Using UCI data to achieve 0.1311 on LB, just for fun here

Using UCI data to achieve 0.1311 on LB, just for fun here :wink:

import pandas as pd

source = pd.read_csv(“https://archive.ics.uci.edu/ml/machine-learning-databases/blood-transfusion/transfusion.data”)
test = pd.read_csv(“https://s3.amazonaws.com/drivendata/data/2/public/5c9fa979-5a84-45d6-93b9-543d1a0efc41.csv”)

source.columns = [“monthsF”, “donations”, “volumnCC”, “monthL”, ‘target’]
test.columns = [“id”, “monthsF”, “donations”, “volumnCC”, “monthL”]

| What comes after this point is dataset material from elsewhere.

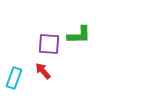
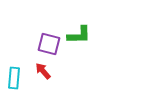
purple square: rotated 10 degrees clockwise
cyan rectangle: rotated 15 degrees counterclockwise
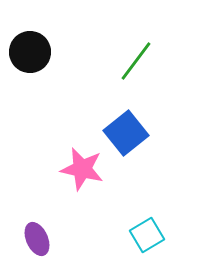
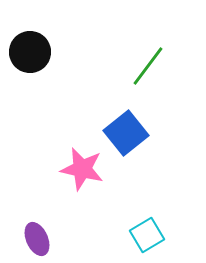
green line: moved 12 px right, 5 px down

source = source.astype(str)
source[“target”] = pd.to_numeric(source[“target”])
test = test.astype(str)

source[“combined”] = source.apply(lambda x: “-”.join([x[“monthsF”], x[“donations”], x[“volumnCC”], x[“monthL”]]), axis = 1)
mydict = dict(source.groupby([“combined”])[“target”].mean())

test[“combined”] = test.apply(lambda x: “-”.join([x[“monthsF”], x[“donations”], x[“volumnCC”], x[“monthL”]]), axis = 1)
test[“Made Donation in March 2007”] = list(test.combined.apply(lambda x: mydict))

test[[“id”, “Made Donation in March 2007”]].to_csv(“using_uci_data.csv”, index = False)

Wow ruining the leaderboard of a competition. So much fun that must be…

nice! i will download it and give it a try. good idea!